As a writer for the “Breakfast Network” in 2013 – or an “undie”, as the undergraduates were affectionately nicknamed – I was always nudged out of my comfort zone, even if I had penned socio-political commentaries on my own blog since 2009. In fact “you write like an old man” was her first feedback, when I first met Bertha (aka Madam) in 2012 at her university masterclass, after troubling her to go through my posts.

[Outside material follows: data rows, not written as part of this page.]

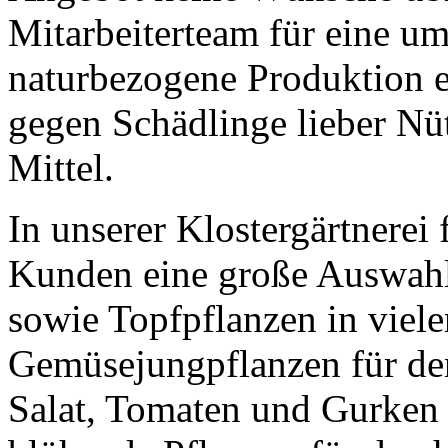
Mitarbeiterteam für eine u
naturbezogene Produktion e
gegen Schädlinge lieber Nüt
Mittel.
In unserer Klostergärtnere
Kunden eine große Auswahl
sowie Topfpflanzen in viel
Gemüsejungpflanzen für de
Salat, Tomaten und Gurken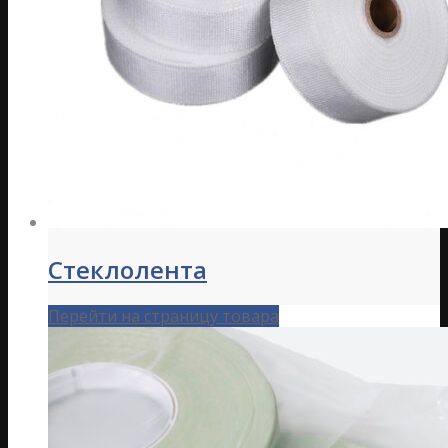
Стеклолента
Перейти на страницу товара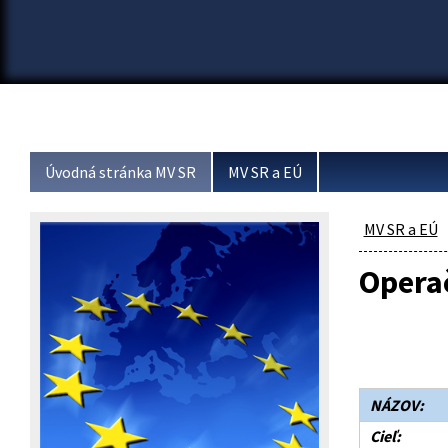
Úvodná stránka MV SR
MV SR a EÚ
MV SR a EÚ
Opera
NÁZOV:
Cieľ: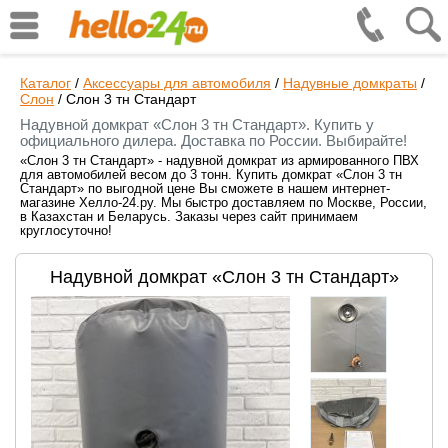
Каталог
/
Аксессуары для автомобиля
/
Надувные домкраты
/
Слон
/
Слон 3 тн Стандарт
Надувной домкрат «Слон 3 тн Стандарт». Купить у
официального дилера. Доставка по России. Выбирайте!
«Слон 3 тн Стандарт» - надувной домкрат из армированного ПВХ
для автомобилей весом до 3 тонн. Купить домкрат «Слон 3 тн
Стандарт» по выгодной цене Вы сможете в нашем интернет-
магазине Хелло-24.ру. Мы быстро доставляем по Москве, России,
в Казахстан и Беларусь. Заказы через сайт принимаем
круглосуточно!
Надувной домкрат «Слон 3 тн Стандарт»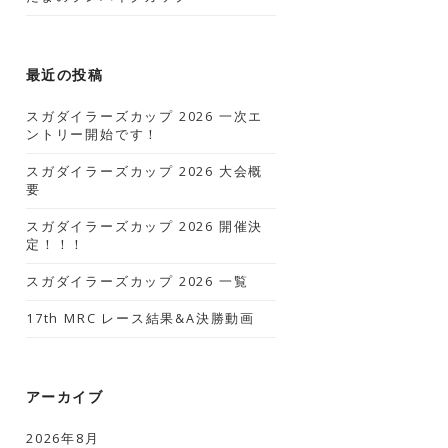
最近の投稿
スガダイラーズカップ 2026 一次エ
ントリー開始です！
スガダイラーズカップ 2026 大会概
要
スガダイラーズカップ 2026 開催決
定！！！
スガダイラーズカップ 2026 一覧
17th MRC レース結果&A決勝動画
アーカイブ
2026年8月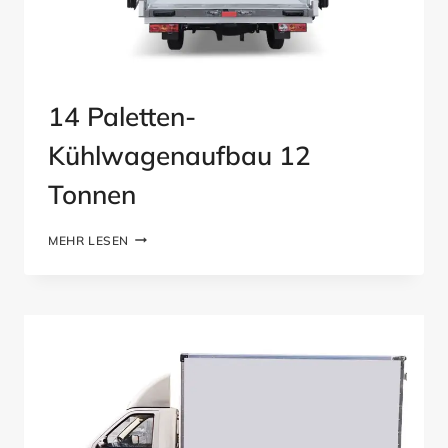
14 Paletten-
Kühlwagenaufbau 12
Tonnen
14
MEHR LESEN
PALETTEN-
KÜHLWAGENAUFBAU
12
TONNEN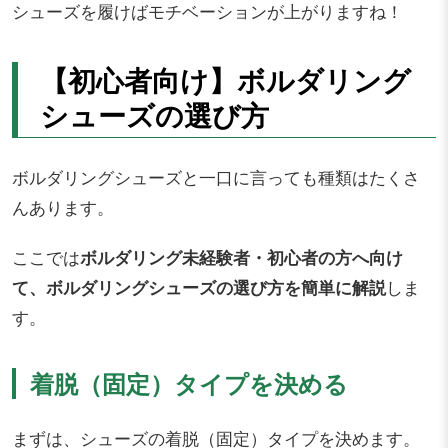
シューズを履けばモチベーションが上がりますね！
【初心者向け】ボルダリング
シューズの選び方
ボルダリングシューズと一口に言っても種類はたくさ
んあります。
ここでは
ボルダリング未経験者・初心者の方へ向け
て、ボルダリングシューズの選び方を簡単に解説
しま
す。
着脱（固定）タイプを決める
まずは、シューズの着脱（固定）タイプを決めます。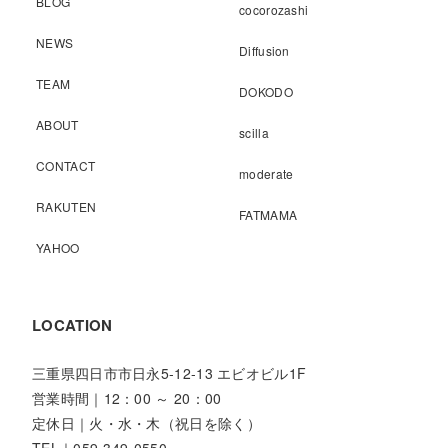
BLOG
cocorozashi
NEWS
Diffusion
TEAM
DOKODO
ABOUT
scilla
CONTACT
moderate
RAKUTEN
FATMAMA
YAHOO
LOCATION
三重県四日市市日永5-12-13 エビオビル1F
営業時間｜12：00 ～ 20：00
定休日｜火・水・木（祝日を除く）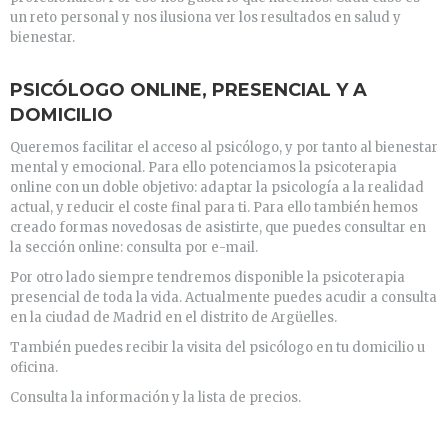
un reto personal y nos ilusiona ver los resultados en salud y
bienestar.
PSICÓLOGO ONLINE, PRESENCIAL Y A
DOMICILIO
Queremos facilitar el acceso al psicólogo, y por tanto al bienestar
mental y emocional. Para ello potenciamos la psicoterapia
online con un doble objetivo: adaptar la psicología a la realidad
actual, y reducir el coste final para ti. Para ello también hemos
creado formas novedosas de asistirte, que puedes consultar en
la sección online: consulta por e-mail.
Por otro lado siempre tendremos disponible la psicoterapia
presencial de toda la vida. Actualmente puedes acudir a consulta
en la ciudad de Madrid en el distrito de Argüelles.
También puedes recibir la visita del psicólogo en tu domicilio u
oficina.
Consulta la información y la lista de precios.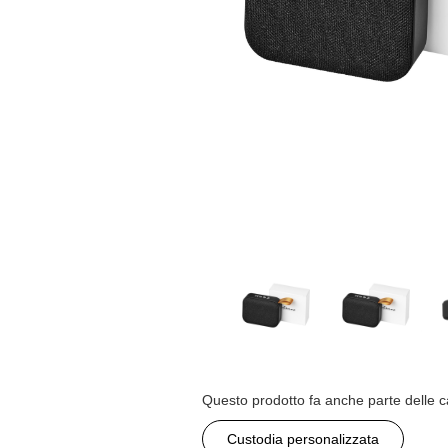
Questo prodotto fa anche parte delle c
Custodia personalizzata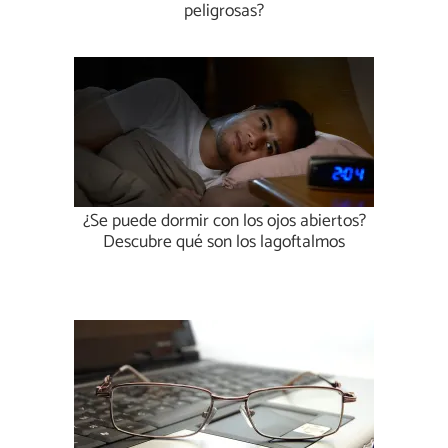
peligrosas?
¿Se puede dormir con los ojos abiertos?
Descubre qué son los lagoftalmos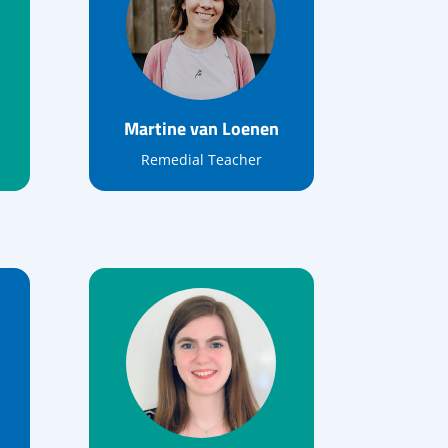
Martine van Loenen
Remedial Teacher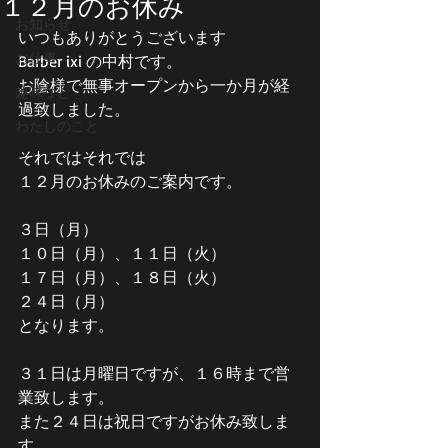
１２月のお休み
お知らせ
いつもありがとうございます
お仕事
Barber ixi の中村です。
お陰様で無事オープンから一か月が経
趣味など
過致しました。
わたしのこと
それではそれでは
１２月のお休みのご案内です。
３日（月）
１０日（月）、１１日（火）
１７日（月）、１８日（火）
２４日（月）
となります。
３１日は月曜日ですが、１６時まで営
業致します。
また２４日は祝日ですがお休み致しま
す。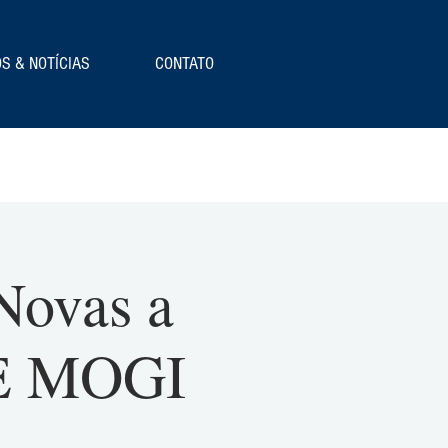
S & NOTÍCIAS
CONTATO
Novas a
DE MOGI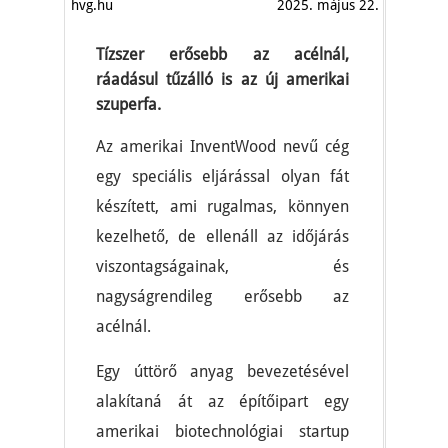
hvg.hu
2025. május 22.
Tízszer erősebb az acélnál,
ráadásul tűzálló is az új amerikai
szuperfa.
Az amerikai InventWood nevű cég
egy speciális eljárással olyan fát
készített, ami rugalmas, könnyen
kezelhető, de ellenáll az időjárás
viszontagságainak, és
nagyságrendileg erősebb az
acélnál.
Egy úttörő anyag bevezetésével
alakítaná át az építőipart egy
amerikai biotechnológiai startup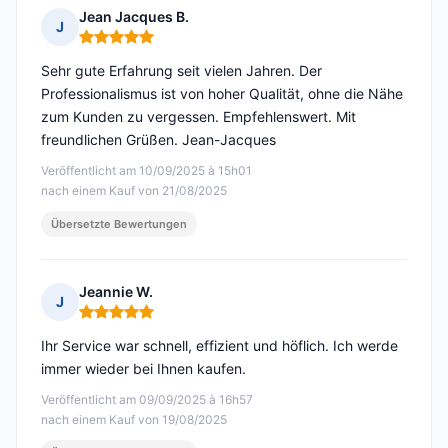
Jean Jacques B.
J
Hinweis: 5 von 5
Sehr gute Erfahrung seit vielen Jahren. Der
Professionalismus ist von hoher Qualität, ohne die Nähe
zum Kunden zu vergessen. Empfehlenswert. Mit
freundlichen Grüßen. Jean-Jacques
Veröffentlicht am 10/09/2025 à 15h01
nach einem Kauf von 21/08/2025
Übersetzte Bewertungen
Jeannie W.
J
Hinweis: 5 von 5
Ihr Service war schnell, effizient und höflich. Ich werde
immer wieder bei Ihnen kaufen.
Veröffentlicht am 09/09/2025 à 16h57
nach einem Kauf von 19/08/2025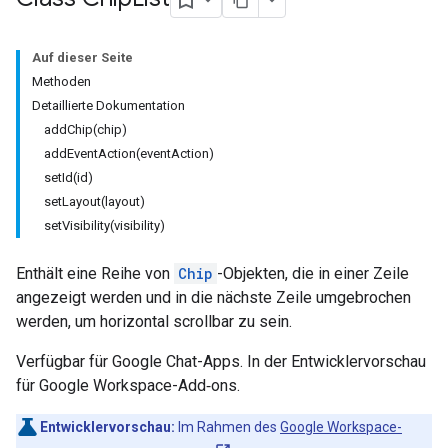
Auf dieser Seite
Methoden
Detaillierte Dokumentation
addChip(chip)
addEventAction(eventAction)
setId(id)
setLayout(layout)
setVisibility(visibility)
Enthält eine Reihe von
Chip
-Objekten, die in einer Zeile
angezeigt werden und in die nächste Zeile umgebrochen
werden, um horizontal scrollbar zu sein.
Verfügbar für Google Chat-Apps. In der Entwicklervorschau
für Google Workspace-Add‑ons.
Entwicklervorschau:
Im Rahmen des
Google Workspace-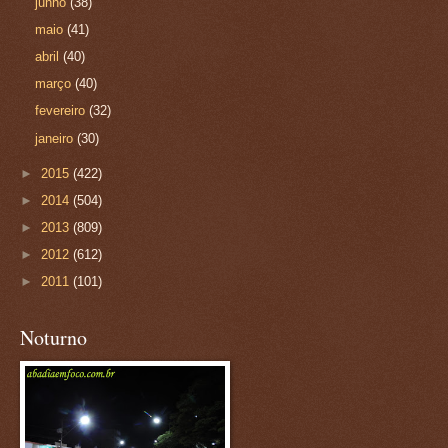
junho
(38)
maio
(41)
abril
(40)
março
(40)
fevereiro
(32)
janeiro
(30)
►
2015
(422)
►
2014
(504)
►
2013
(809)
►
2012
(612)
►
2011
(101)
Noturno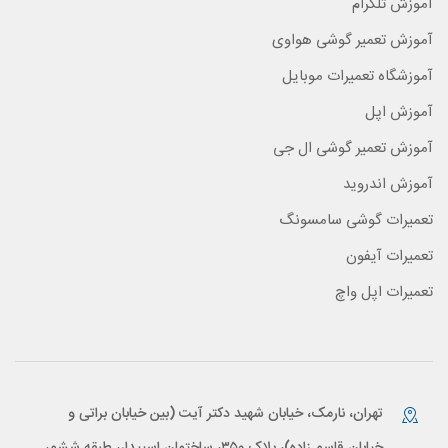
آموزش تلگرام
آموزش تعمیر گوشی هواوی
آموزشگاه تعمیرات موبایل
آموزش اپل
آموزش تعمیر گوشی ال جی
آموزش اندروید
تعمیرات گوشی سامسونگ
تعمیرات آیفون
تعمیرات اپل واچ
تهران، نارمک، خیابان شهید دکتر آیت (بین خیابان براتی و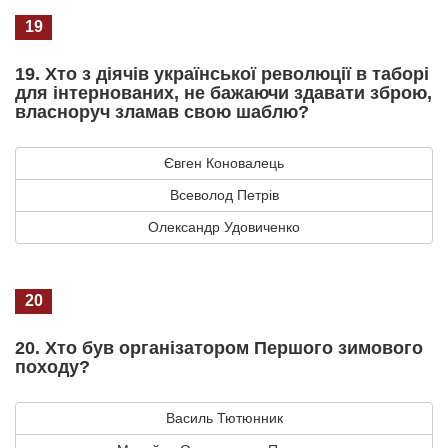
19
19. Хто з діячів української революції в таборі
для інтернованих, не бажаючи здавати зброю,
власноруч зламав свою шаблю?
Євген Коновалець
Всеволод Петрів
Олександр Удовиченко
20
20. Хто був організатором Першого зимового
походу?
Василь Тютюнник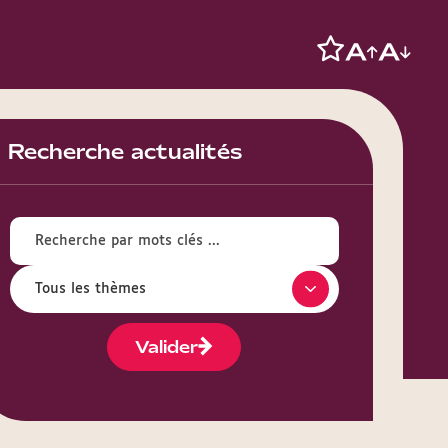
Recherche actualités
Valider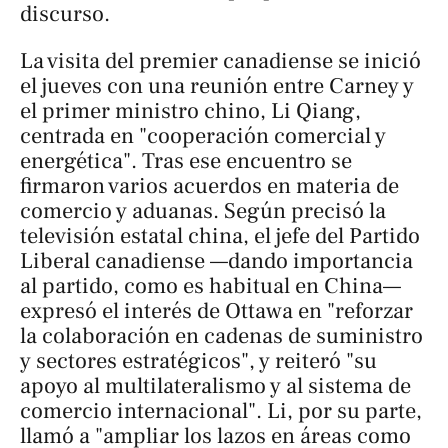
discurso.
La visita del premier canadiense se inició
el jueves con una reunión entre Carney y
el primer ministro chino, Li Qiang,
centrada en "cooperación comercial y
energética". Tras ese encuentro se
firmaron varios acuerdos en materia de
comercio y aduanas. Según precisó la
televisión estatal china, el jefe del Partido
Liberal canadiense —dando importancia
al partido, como es habitual en China—
expresó el interés de Ottawa en "reforzar
la colaboración en cadenas de suministro
y sectores estratégicos", y reiteró "su
apoyo al multilateralismo y al sistema de
comercio internacional". Li, por su parte,
llamó a "ampliar los lazos en áreas como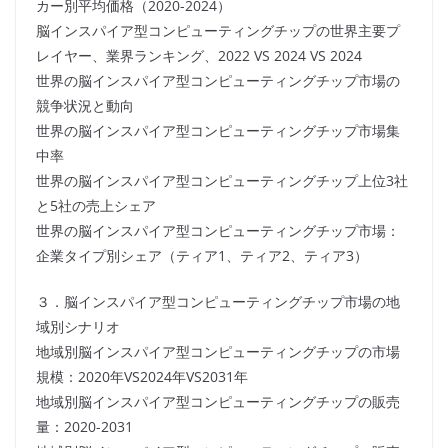
カー別平均価格（2020-2024）
脳インスパイア型コンピューティングチップの世界主要プ
レイヤー、業界ランキング、2022 VS 2024 VS 2024
世界の脳インスパイア型コンピューティングチップ市場の
競争状況と動向
世界の脳インスパイア型コンピューティングチップ市場集
中率
世界の脳インスパイア型コンピューティングチップ上位3社
と5社の売上シェア
世界の脳インスパイア型コンピューティングチップ市場：
企業タイプ別シェア（ティア1、ティア2、ティア3）
３．脳インスパイア型コンピューティングチップ市場の地
域別シナリオ
地域別脳インスパイア型コンピューティングチップの市場
規模：2020年VS2024年VS2031年
地域別脳インスパイア型コンピューティングチップの販売
量：2020-2031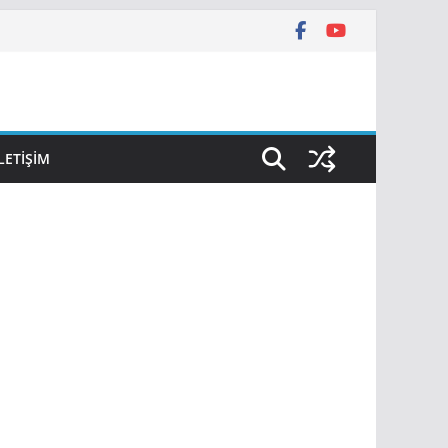
İLETIŞIM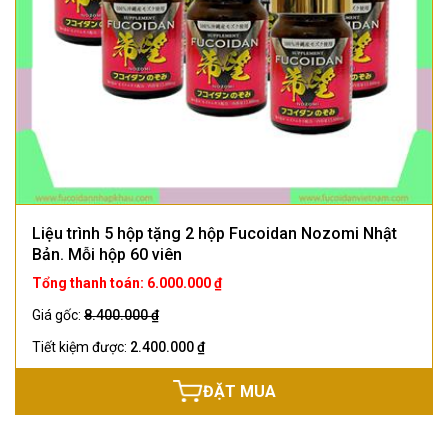
Liệu trình 5 hộp tặng 2 hộp Fucoidan Nozomi Nhật
Bản. Mỗi hộp 60 viên
Tổng thanh toán: 6.000.000 ₫
Giá gốc:
8.400.000 ₫
Tiết kiệm được:
2.400.000 ₫
ĐẶT MUA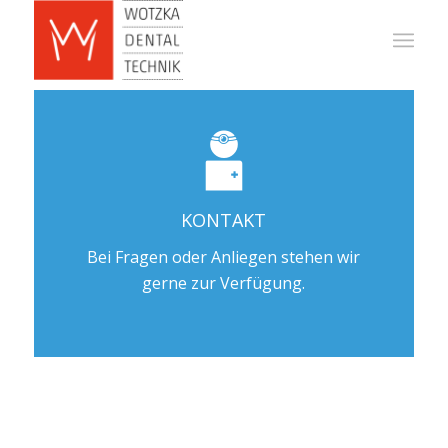
KONTAKT
Bei Fragen oder Anliegen stehen wir
gerne zur Verfügung.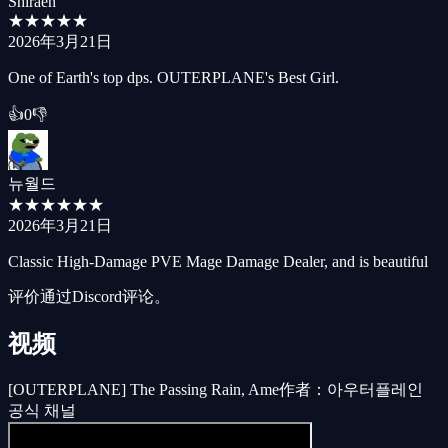
Shiraen
★
★
★
★
★
2026年3月21日
One of Earth's top dps. OUTERPLANE's Best Girl.
👍
0
👎
뉴월드
★
★
★
★
★
★
2026年3月21日
Classic High-Damage PVE Mage Damage Dealer, and is beautiful
评价通过Discord评论。
视频
[OUTERPLANE] The Passing Rain, Ame
作者：아우터플레인
공식 채널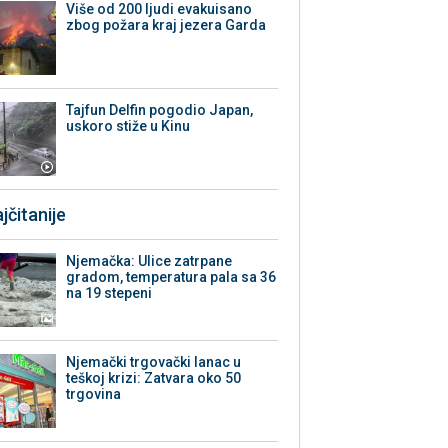
Više od 200 ljudi evakuisano
zbog požara kraj jezera Garda
Tajfun Delfin pogodio Japan,
uskoro stiže u Kinu
jčitanije
Njemačka: Ulice zatrpane
gradom, temperatura pala sa 36
na 19 stepeni
Njemački trgovački lanac u
teškoj krizi: Zatvara oko 50
trgovina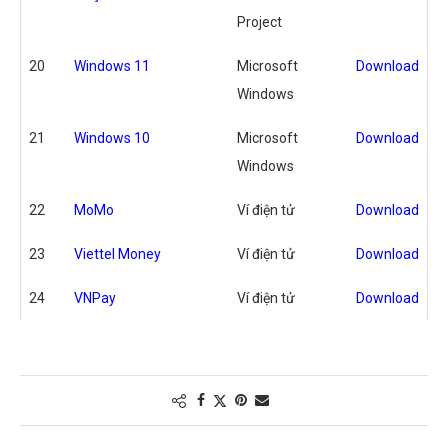
Project
20
Windows 11
Microsoft
Download
Windows
21
Windows 10
Microsoft
Download
Windows
22
MoMo
Ví điện tử
Download
23
Viettel Money
Ví điện tử
Download
24
VNPay
Ví điện tử
Download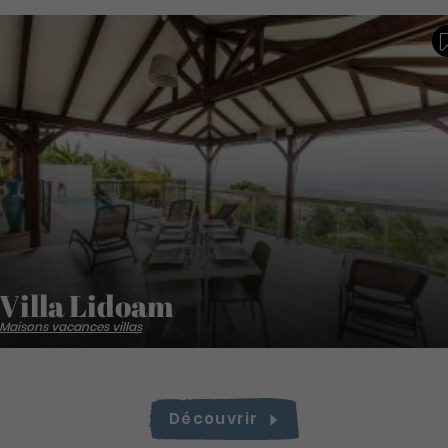
Villa Lidoam
Maisons vacances villas
Découvrir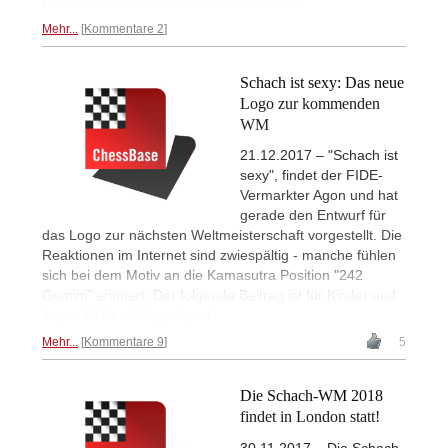
Foto: Lennart Ootes / Grand Chess Tour
Mehr...
Kommentare 2
Schach ist sexy: Das neue
Logo zur kommenden
WM
21.12.2017 – "Schach ist
sexy", findet der FIDE-
Vermarkter Agon und hat
gerade den Entwurf für
das Logo zur nächsten Weltmeisterschaft vorgestellt. Die
Reaktionen im Internet sind zwiespältig - manche fühlen
sich bei dem Motiv an die Kamasutra Position "242
Gemini" erinnert. Der folgende Beitrag ist für Kinder und
Jugendliche nicht geeignet.
Mehr...
Kommentare 9
5
Die Schach-WM 2018
findet in London statt!
30.11.2017 – Die Schach-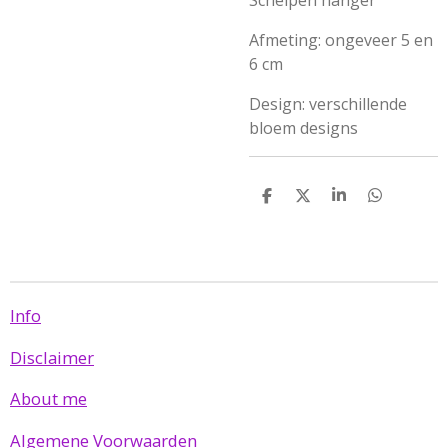
Schelpen hanger
Afmeting: ongeveer 5 en
6 cm
Design: verschillende
bloem designs
D
D
S
D
e
e
h
e
l
e
a
l
e
l
r
e
n
e
n
Info
Disclaimer
About me
Algemene Voorwaarden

She never lowered the bar throughout that year. Neither did the team of “oldies’’, who pounced on our errors. I struggled for so long after my first assignment at Pink Dot – gathering notes, transcribing quotes, checking facts – that Madam took over the Google document and churned the article out in less than an hour. When I was writing a Pulau Ubin piece, she linked me up with a representative from the Singapore Land Authority, and with just five minutes to prepare and I fumbled through the interview without a recorder and properly-framed questions. I was a bag of nerves. Even when I felt more prepared to report a CPF protest at Hong Lim Park, Madam raised more points for improvement at the post-mortem.
I had never taken a class in journalism, and still wrote like a general paper student with my thesis statements and monotonous content paragraphs. But months into the gig, terms like briefs, ledes, and kickers became more familiar. I learnt to ask sharper questions too.
More importantly, I began to embrace the rigour and the criticisms. And when Madam announced that she was shutting the site down I knew I would miss the routines – the news summaries in the mornings, the assignments on the weekends – and the rigour. I have no aspirations (or abilities) to be a journalist, yet writers are self-important creatures, and I rued the fewer opportunities to improve myself.
I’ve missed that. Beyond the team in “The Middle Ground”, the critics will scrutinise every word, every article, yet within the team, the scrutiny is even more intense. And besides the high standards there is plenty of room for disagreements. In 2013 when I disagreed with Madam’s support for principal Marion Tan, who had asked her students to don wigs after they had cut their hair to raise funds for a cancer charity, she asked for a riposte right away.
Three years after that first encounter I don’t think I’ve necessarily grown up. Just a little wiser, a little more skilled, and a little less thin-skinned.
I am excited for “The Middle Ground”, and even more excited to be nudged out of my comfort zone once again.